A responsible entity may need to amend the constitution of a registered managed investment scheme where it may either not have the time to call a members’ meeting to make the amendment or not wish to incur the expense of the meeting. Therefore, the responsible entity may wish to rely on its power to amend the constitution acting unilaterally where members' rights are not adversely affected.
There has been much commentary on the recent decision of the Victorian Court of Appeal concerning the proposed amendments which 360 Capital RE Limited sought to make to the constitution of a registered managed investment scheme without members’ approval. Various articles have indicated that this most recent decision potentially narrows the scope for the responsible entities to amend constitutions where the earlier decision in the Centro case had potentially broadened it.
However, there are also common threads to all the decisions that cannot be overlooked.

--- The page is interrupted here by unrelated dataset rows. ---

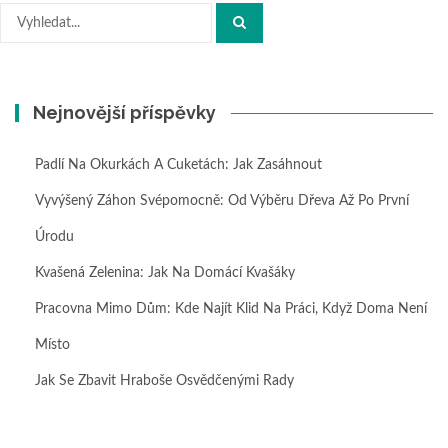
Hledat:
Nejnovější příspěvky
Padlí Na Okurkách A Cuketách: Jak Zasáhnout
Vyvýšený Záhon Svépomocně: Od Výběru Dřeva Až Po První
Úrodu
Kvašená Zelenina: Jak Na Domácí Kvašáky
Pracovna Mimo Dům: Kde Najít Klid Na Práci, Když Doma Není
Místo
Jak Se Zbavit Hraboše Osvědčenými Rady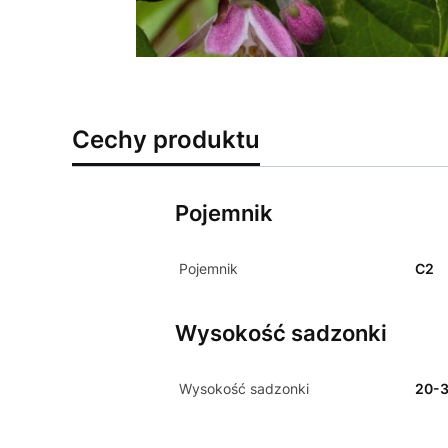
Cechy produktu
Pojemnik
Pojemnik
C2
Wysokość sadzonki
Wysokość sadzonki
20-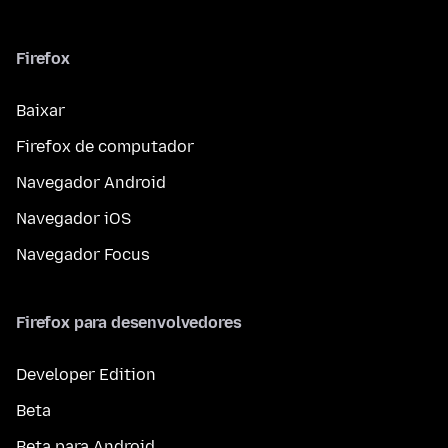
Firefox
Baixar
Firefox de computador
Navegador Android
Navegador iOS
Navegador Focus
Firefox para desenvolvedores
Developer Edition
Beta
Beta para Android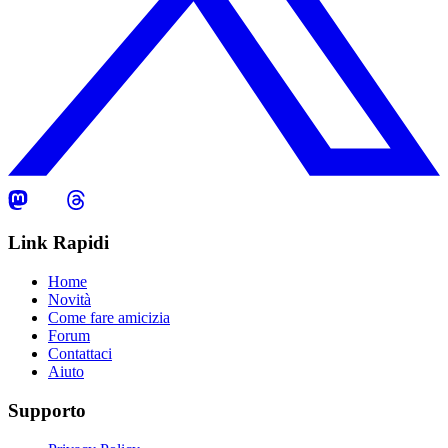
Link Rapidi
Home
Novità
Come fare amicizia
Forum
Contattaci
Aiuto
Supporto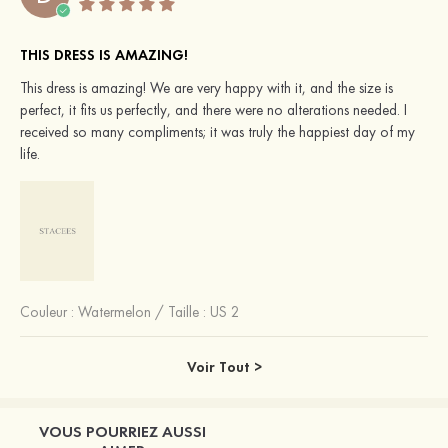
THIS DRESS IS AMAZING!
This dress is amazing! We are very happy with it, and the size is
perfect, it fits us perfectly, and there were no alterations needed. I
received so many compliments; it was truly the happiest day of my
life.
Couleur :
Watermelon
/
Taille : US 2
Voir Tout >
VOUS POURRIEZ AUSSI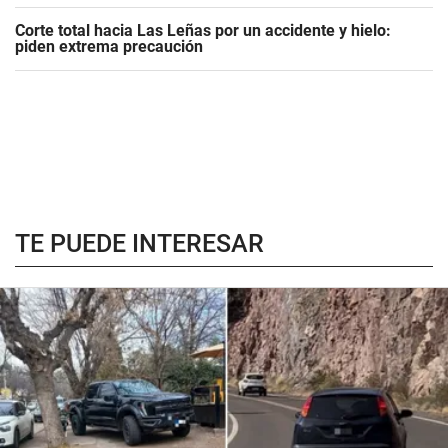
Corte total hacia Las Leñas por un accidente y hielo:
piden extrema precaución
TE PUEDE INTERESAR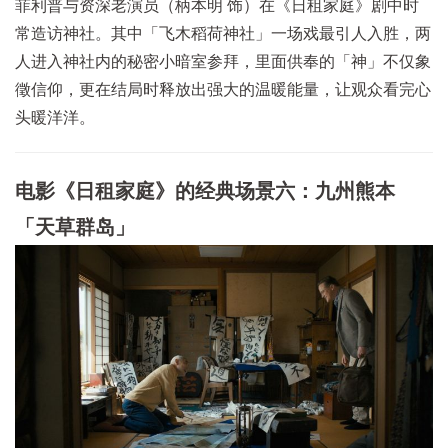
菲利普与资深老演员（柄本明 饰）在《日租家庭》剧中时
常造访神社。其中「飞木稻荷神社」一场戏最引人入胜，两
人进入神社内的秘密小暗室参拜，里面供奉的「神」不仅象
徵信仰，更在结局时释放出强大的温暖能量，让观众看完心
头暖洋洋。
电影《日租家庭》的经典场景六：九州熊本
「天草群岛」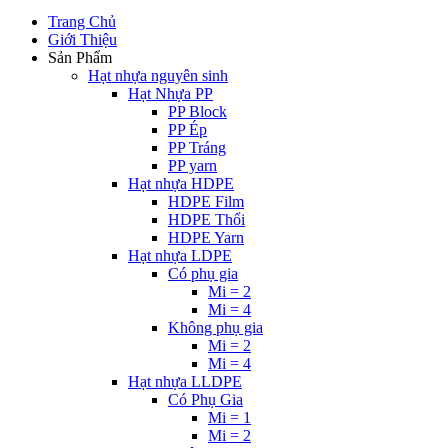
Trang Chủ
Giới Thiệu
Sản Phẩm
Hạt nhựa nguyên sinh
Hạt Nhựa PP
PP Block
PP Ép
PP Tráng
PP yarn
Hạt nhựa HDPE
HDPE Film
HDPE Thổi
HDPE Yarn
Hạt nhựa LDPE
Có phụ gia
Mi = 2
Mi = 4
Không phụ gia
Mi = 2
Mi = 4
Hạt nhựa LLDPE
Có Phụ Gia
Mi = 1
Mi = 2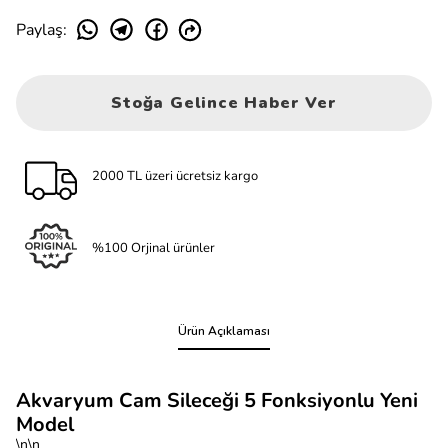
Paylaş
:
Stoğa Gelince Haber Ver
2000 TL üzeri ücretsiz kargo
%100 Orjinal ürünler
Ürün Açıklaması
Akvaryum Cam Sileceği 5 Fonksiyonlu Yeni
Model
\n\n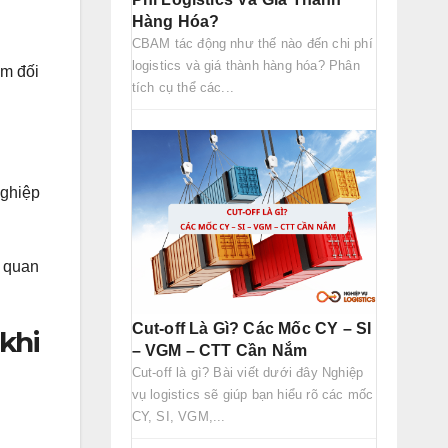
Hàng Hóa?
CBAM tác động như thế nào đến chi phí
logistics và giá thành hàng hóa? Phân
ếm đối
tích cụ thể các...
nghiệp
m quan
Cut-off Là Gì? Các Mốc CY – SI
khi
– VGM – CTT Cần Nắm
Cut-off là gì? Bài viết dưới đây Nghiệp
vụ logistics sẽ giúp bạn hiểu rõ các mốc
CY, SI, VGM,...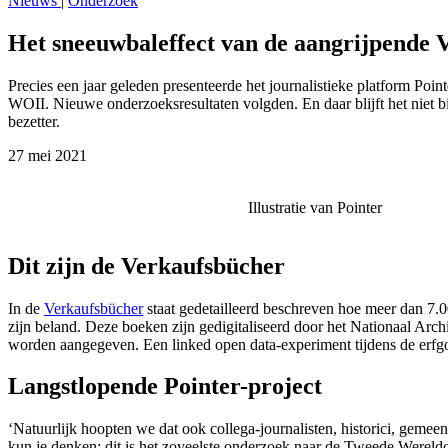
Nieuws
|
Onderzoek
Het sneeuwbaleffect van de aangrijpende 
Precies een jaar geleden presenteerde het journalistieke platform Poin
WOII. Nieuwe onderzoeksresultaten volgden. En daar blijft het niet b
bezetter.
27 mei 2021
Illustratie van Pointer
Dit zijn de Verkaufsbücher
In de
Verkaufsbücher
staat gedetailleerd beschreven hoe meer dan 7
zijn beland. Deze boeken zijn gedigitaliseerd door het Nationaal Ar
worden aangegeven. Een linked open data-experiment tijdens de erf
Langstlopende Pointer-project
‘Natuurlijk hoopten we dat ook collega-journalisten, historici, gemee
kun je denken: dit is het zoveelste onderzoek naar de Tweede Wereldo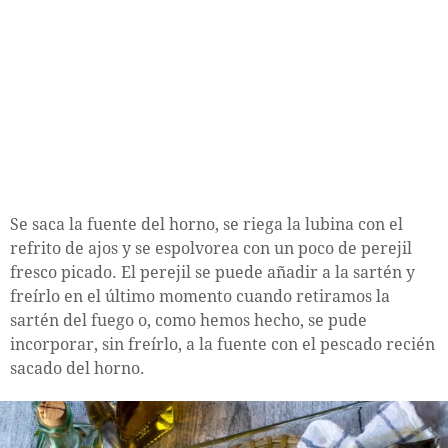
Se saca la fuente del horno, se riega la lubina con el
refrito de ajos y se espolvorea con un poco de perejil
fresco picado. El perejil se puede añadir a la sartén y
freírlo en el último momento cuando retiramos la
sartén del fuego o, como hemos hecho, se pude
incorporar, sin freírlo, a la fuente con el pescado recién
sacado del horno.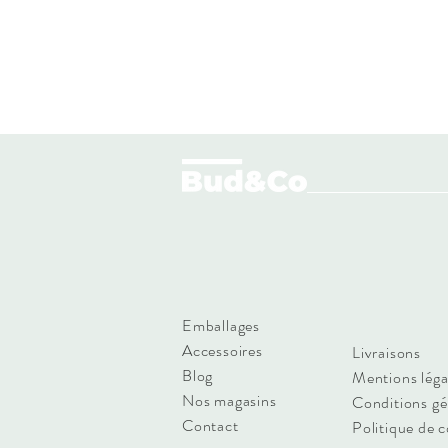
Emballages
Accessoires
Livraisons
Blog
Mentions léga
Nos magasins
Conditions gé
Contact
Politique de c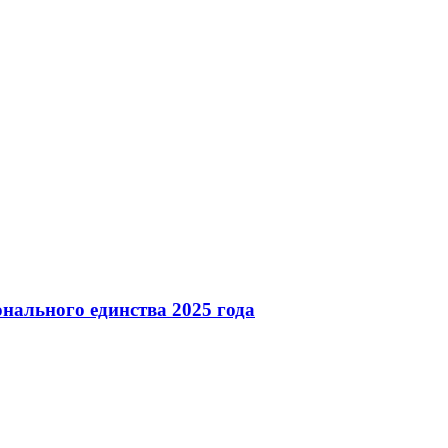
нального единства 2025 года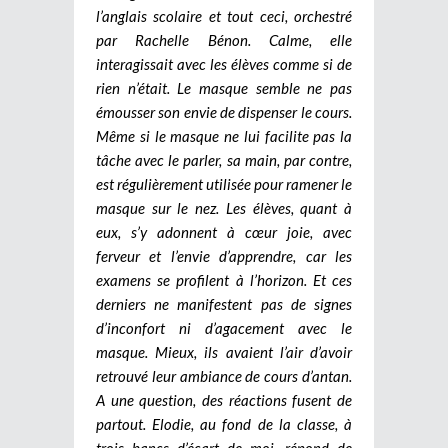
l’anglais scolaire et tout ceci, orchestré
par Rachelle Bénon. Calme, elle
interagissait avec les élèves comme si de
rien n’était. Le masque semble ne pas
émousser son envie de dispenser le cours.
Même si le masque ne lui facilite pas la
tâche avec le parler, sa main, par contre,
est régulièrement utilisée pour ramener le
masque sur le nez. Les élèves, quant à
eux, s’y adonnent à cœur joie, avec
ferveur et l’envie d’apprendre, car les
examens se profilent à l’horizon. Et ces
derniers ne manifestent pas de signes
d’inconfort ni d’agacement avec le
masque. Mieux, ils avaient l’air d’avoir
retrouvé leur ambiance de cours d’antan.
A une question, des réactions fusent de
partout. Elodie, au fond de la classe, à
trois bancs d’écart de moi, répond de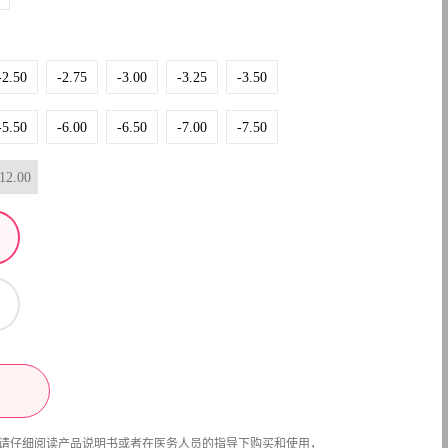
-2.50
-2.75
-3.00
-3.25
-3.50
-5.50
-6.00
-6.50
-7.00
-7.50
12.00
请仔细阅读产品说明书或者在医务人员的指导下购买和使用，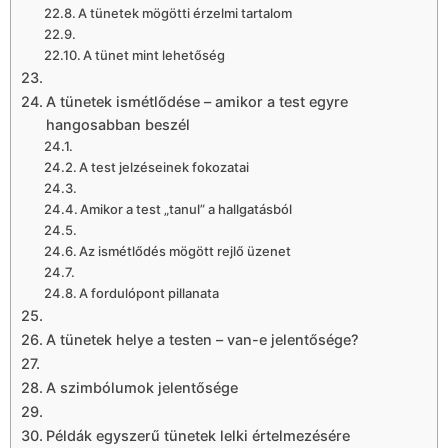
A tünetek mögötti érzelmi tartalom
A tünet mint lehetőség
A tünetek ismétlődése – amikor a test egyre
hangosabban beszél
A test jelzéseinek fokozatai
Amikor a test „tanul” a hallgatásból
Az ismétlődés mögött rejlő üzenet
A fordulópont pillanata
A tünetek helye a testen – van-e jelentősége?
A szimbólumok jelentősége
Példák egyszerű tünetek lelki értelmezésére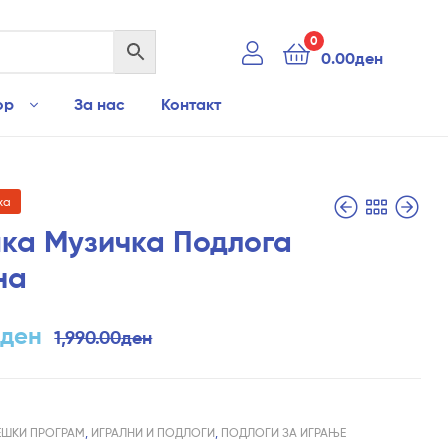
0
0.00
ден
ор
За нас
Контакт
ха
ка Музичка Подлога
на
1,490.00
1,490.00
ден
ден
890.00
ден
0
ден
1,990.00
ден
ЕШКИ ПРОГРАМ
,
ИГРАЛНИ И ПОДЛОГИ
,
ПОДЛОГИ ЗА ИГРАЊЕ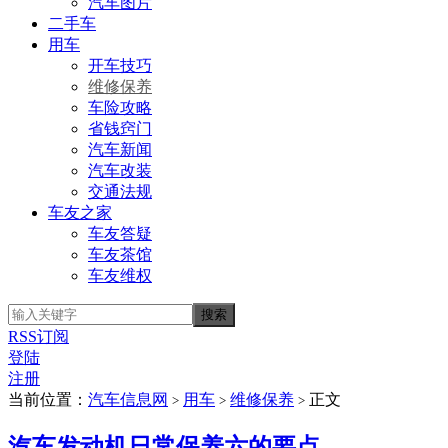
汽车图片
二手车
用车
开车技巧
维修保养
车险攻略
省钱窍门
汽车新闻
汽车改装
交通法规
车友之家
车友答疑
车友茶馆
车友维权
RSS订阅
登陆
注册
当前位置：
汽车信息网
用车
维修保养
正文
>
>
>
汽车发动机日常保养六的要点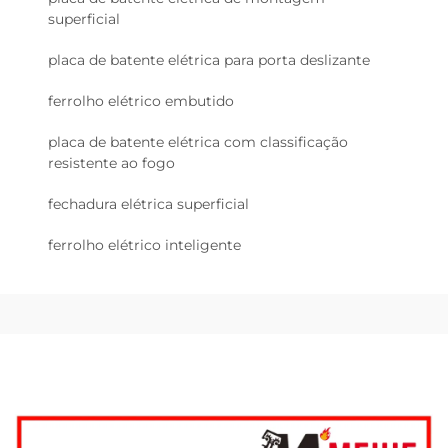
superficial
placa de batente elétrica para porta deslizante
ferrolho elétrico embutido
placa de batente elétrica com classificação
resistente ao fogo
fechadura elétrica superficial
ferrolho elétrico inteligente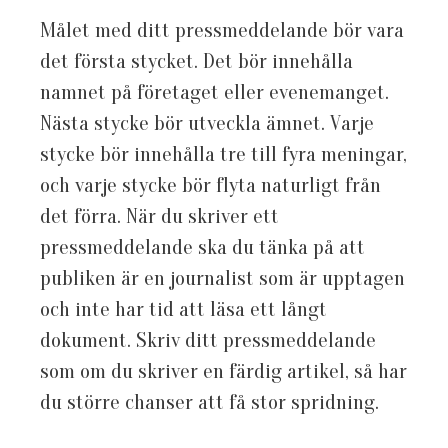
Målet med ditt pressmeddelande bör vara
det första stycket. Det bör innehålla
namnet på företaget eller evenemanget.
Nästa stycke bör utveckla ämnet. Varje
stycke bör innehålla tre till fyra meningar,
och varje stycke bör flyta naturligt från
det förra. När du skriver ett
pressmeddelande ska du tänka på att
publiken är en journalist som är upptagen
och inte har tid att läsa ett långt
dokument. Skriv ditt pressmeddelande
som om du skriver en färdig artikel, så har
du större chanser att få stor spridning.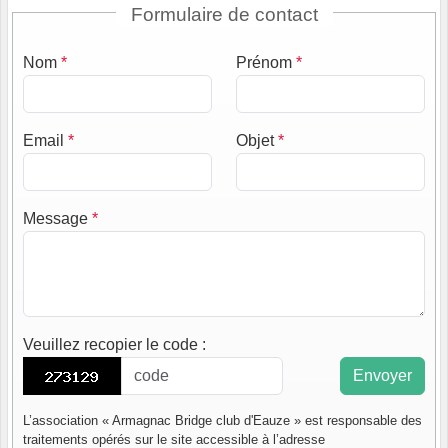
Formulaire de contact
Nom
*
Prénom
*
Email
*
Objet
*
Message
*
Veuillez recopier le code
:
Envoyer
L’association « Armagnac Bridge club d'Eauze » est responsable des
traitements opérés sur le site accessible à l’adresse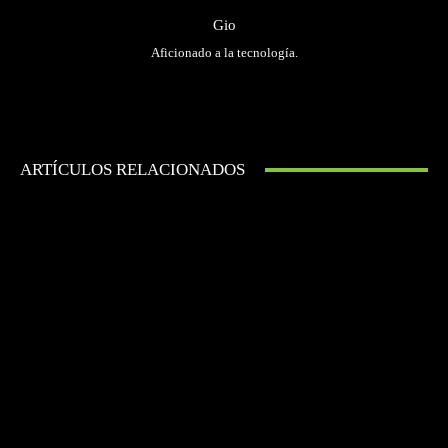
Gio
Aficionado a la tecnología.
ARTÍCULOS RELACIONADOS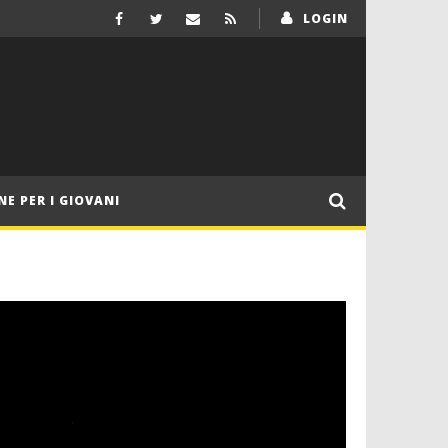
LOGIN
NE PER I GIOVANI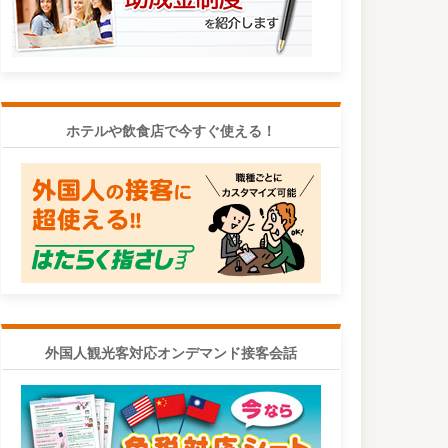
ホテルや飲食店で今すぐ使える！
外国人観光客対応オンデマンド接客会話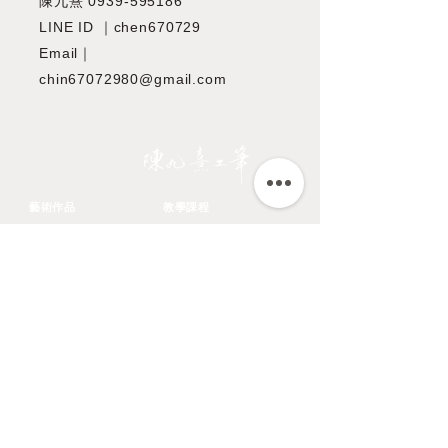
陳九熹
0939-595186
LINE ID ｜chen670729
Email｜
chin67072980@gmail.com
JIOUSI
藝術作品
教學課程
所有作品
市長官邸藝文沙龍
台灣特有種鳥類
OMIA 學東西
翎毛
九方齋畫室班
花卉
中國文化大學推廣教育部
蔬果
​關於藝術家
鱗介
​認識藝術家
走獸
展覽文章
聯絡資訊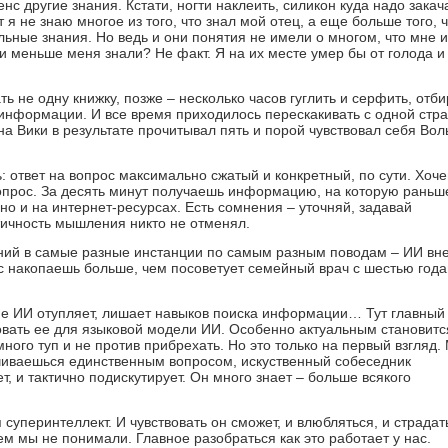
 другие знания. Кстати, ногти наклеить, силикон куда надо закача
т я не знаю многое из того, что знал мой отец, а еще больше того, 
льные знания. Но ведь и они понятия не имели о многом, что мне и
и меньше меня знали? Не факт. Я на их месте умер бы от голода и
ь не одну книжку, позже – несколько часов гуглить и серфить, отби
информации. И все время приходилось перескакивать с одной стр
на Вики в результате прочитывал пять и порой чувствовал себя Во
 ответ на вопрос максимально сжатый и конкретный, по сути. Хоч
опрос. За десять минут получаешь информацию, на которую раньш
лно и на интернет-ресурсах. Есть сомнения – уточняй, задавай
ичность мышления никто не отменял.
ений в самые разные инстанции по самым разным поводам – ИИ вн
ас накопаешь больше, чем посоветует семейный врач с шестью год
ие ИИ отупляет, лишает навыков поиска информации… Тут главный
ровать ее для языковой модели ИИ. Особенно актуальным становитс
много туп и не против прибрехать. Но это только на первый взгляд.
ничиваешься единственным вопросом, искуственный собеседник
, и тактично подискутирует. Он много знает – больше всякого
уперинтеллект. И чувствовать он сможет, и влюбляться, и страдать
ем мы не понимали. Главное разобраться как это работает у нас.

How is a Constitution amended?
The constitution of a registered scheme may be modified, or repealed and replaced with a new constitution:
(a) By special resolution of the members of the scheme, or
(b) By the responsible entity if the responsible entity reasonably considers the change will not adversely affect members' rights.
Element (b) effectively contains 3 criteria:
- Member's rights must not be affected,
- Those rights must not be affected adversely, and
- The responsible entity must have considered the relevant change and come to a reasonable conclusion.
Most of the commentary has focused on the two lines of authority as to what constitutes members’ rights. However, few have focused on the equally important element of procedure. The responsible entity must have considered the relevant change.
The two lines of authority
Until now, there have been a range of single judge decisions which have come to different conclusions as to whether members’ rights have been affected by proposed amendments.
One series of decisions, mostly from the New South Wales Supreme Court, have focused on "members' rights" and distinguished any effect on the value of "members' interests". Thus an amendment could be made without members’ approval which affected the value of an interest by changing the formula for the issue price of units, if it did not affect members’ rights, such as the right to be issued units, to receive dividends, or to vote.
The second series of decisions stated that the members have the right to have the scheme administered in accordance with the constitution as it applies prior to the amendment and any amendment which is other than merely technical (such as changing the number of days for a notice) would affect members’ rights.
The Victorian Court of Appeal has rejected the judgements of the New South Wales Supreme Court and others and endorsed the second series of decisions.
The procedural issue
This is not the end of the matter. In almost all of the cases, the responsible entity sought legal advice as to what constitutes members' rights. However, in none of the cases, did the internal papers of the responsible entity (whether board papers or minutes of meeting of the board of the responsible entity) indicate how that advice had been applied to the facts at hand to demonstrate that the responsible entity considered the impact of the amendments and whether they were adverse.
The relevant court in each case commented adversely on this. For example, the board minutes of 360 Capital went so far as to state that "having regard to the matters considered by the Board and the [opinion of 360 Capital's lawyers]....... the amendments do not adversely affect the rights of members." However, the judgement noted that even the legal advice given to the 360 Capital board was that at the time of the decision the law was in a state of flux and the board minutes did not reflect any discussion, deliberation or analysis. The court both at first instance and on appeal indicated that there was no proper consideration of the matter.
It is important to recognise that the Victorian Supreme Court is taking a narrow view of the power to ultimately amend a constitution. Whether that narrow view will prevail will only be apparent in the next case from New South Wales (or another court) and only ultimately decided by the High Court of Australia. Therefore, it is still accurate to observe that the law is in a state of flux.
However, what has never been questioned in any case is that the responsible entity and the board must reasonably consider that the rights are not adversely affected. That requires a consideration of the effects of the changes and it requires evidence that management and the board have turned their minds to the questions and not merely relied on a legal opinion.